Periodic Reporting for period 1 - COINE (Counterfeiting Empire: Money, Crime, and Politics in the British Atlantic World)
Período documentado: 2018-09-01 hasta 2020-08-31
COINE makes an important intervention given the rapidly changing monetary landscape of the twenty-first century. Counterfeiting took on particular urgency in the 18th century as Western governments experimented with new forms of money. Monetary innovations and concurrent concerns about counterfeiting led to debates about what money fundamentally was, from whence its value came, and what role the government should play in regulating it. These historical debates resonate deeply with and provide essential context for contemporary discussions and concerns about new, digital forms of currency that lack government backing and are based on alternate systems of value that seem illusory or difficult to understand for the general population. And it was in the 18th century that most European governments first began to envision a world where money would be yoked to sovereignty—where, for instance, only British money would circulate within British borders. Understanding the emergence of territorial currencies, and how concerns about counterfeiting contributed to their emergence, provides depth and dimension to contemporary debates about the future of territorial currencies, the efficacy of currency unions, and the benefits and drawbacks of non-state backed currencies or a post-cash world.

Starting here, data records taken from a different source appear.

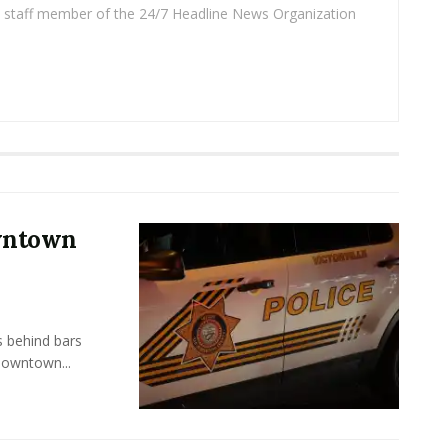
 a staff member of the 24/7 Headline News Organization
owntown
s behind bars
Downtown...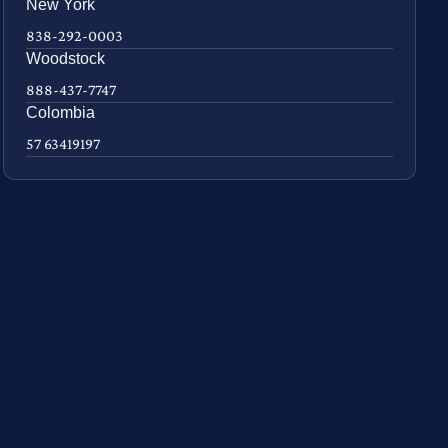
New York
838-292-0003
Woodstock
888-437-7747
Colombia
57 63419197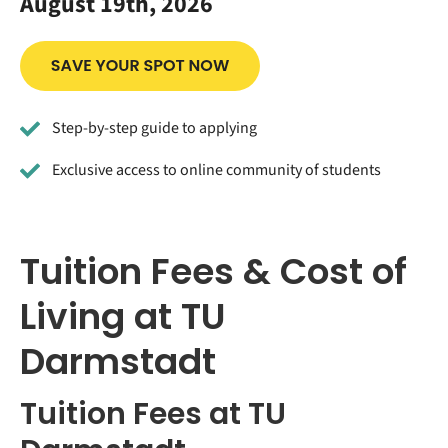
August 19th, 2026
Step-by-step guide to applying
Exclusive access to online community of students
Tuition Fees & Cost of
Living at TU
Darmstadt
Tuition Fees at TU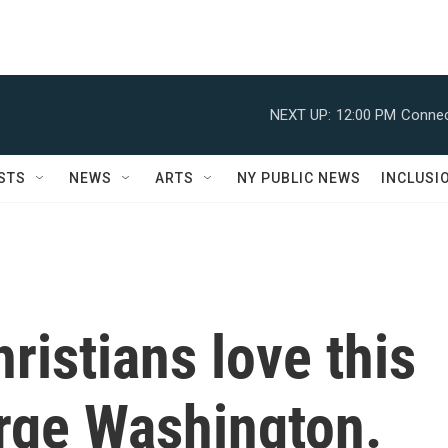
NEXT UP:
12:00 PM
Connec
STS
NEWS
ARTS
NY PUBLIC NEWS
INCLUSI
ristians love this
orge Washington.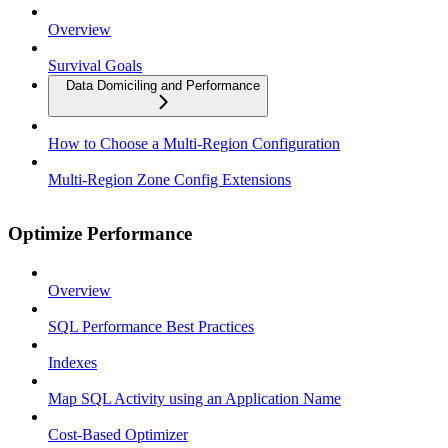
Overview
Survival Goals
Data Domiciling and Performance
How to Choose a Multi-Region Configuration
Multi-Region Zone Config Extensions
Optimize Performance
Overview
SQL Performance Best Practices
Indexes
Map SQL Activity using an Application Name
Cost-Based Optimizer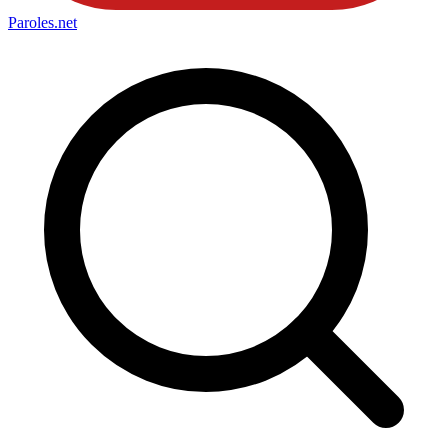
Paroles
.net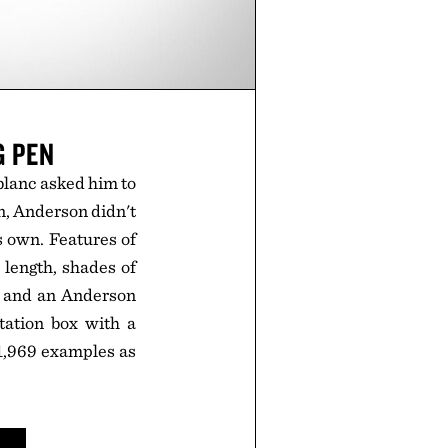
G PEN
blanc asked him to
en, Anderson didn't
s own. Features of
length, shades of
p, and an Anderson
tation box with a
o 1,969 examples as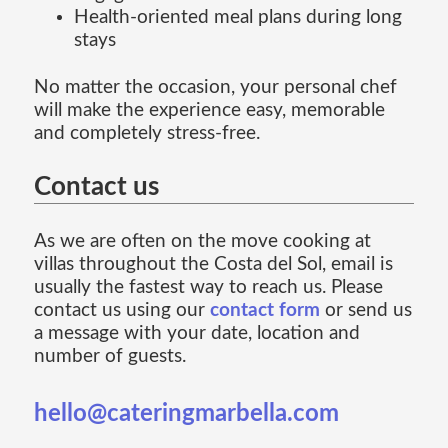
Health-oriented meal plans during long
stays
No matter the occasion, your personal chef
will make the experience easy, memorable
and completely stress-free.
Contact us
As we are often on the move cooking at
villas throughout the Costa del Sol, email is
usually the fastest way to reach us. Please
contact us using our
contact form
or send us
a message with your date, location and
number of guests.
hello@cateringmarbella.com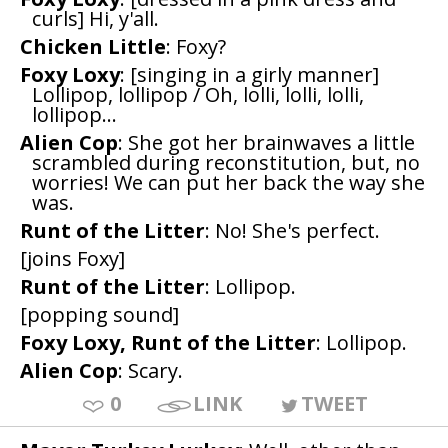
curls] Hi, y'all.
Chicken Little
: Foxy?
Foxy Loxy
: [singing in a girly manner]
Lollipop, lollipop / Oh, lolli, lolli, lolli,
lollipop...
Alien Cop
: She got her brainwaves a little
scrambled during reconstitution, but, no
worries! We can put her back the way she
was.
Runt of the Litter
: No! She's perfect.
[joins Foxy]
Runt of the Litter
: Lollipop.
[popping sound]
Foxy Loxy, Runt of the Litter
: Lollipop.
Alien Cop
: Scary.
0
LINK
TWEET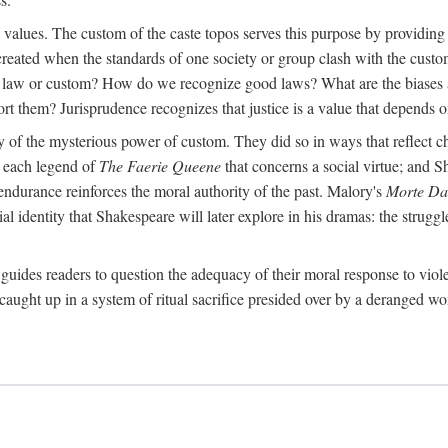
al values. The custom of the caste topos serves this purpose by providing
created when the standards of one society or group clash with the custo
 a law or custom? How do we recognize good laws? What are the biases 
ort them? Jurisprudence recognizes that justice is a value that depends on
ry of the mysterious power of custom. They did so in ways that reflect 
rt each legend of
The Faerie Queene
that concerns a social virtue; and S
ndurance reinforces the moral authority of the past. Malory's
Morte Da
 identity that Shakespeare will later explore in his dramas: the struggle
guides readers to question the adequacy of their moral response to viol
caught up in a system of ritual sacrifice presided over by a deranged wo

COINE’s objectives include identifying the scope of counterfeiting in the period; tracing the impact of counterfeiting on economic integration, monetary innovation, penal code standardization and policy decisions; understanding how the presence of counterfeits and an unstandardized money supply shaped daily economic exchange and market development; providing an interpretive account of money as historically and culturally specific medium; and disseminating findings in academia through publications, in conference presentations and in general talks.
The researcher’s finding have broadly found that the scale of counterfeiting and its political significance has been dramatically underestimated by scholars to date; that counterfeiting was a force for economic integration and legal standardization in this period; that ordinary people, far from accepting official ideas that money’s value came from either being made from precious metals or from having the monarch’s stamp, often endorsed an idea of money that was flexible, even modern.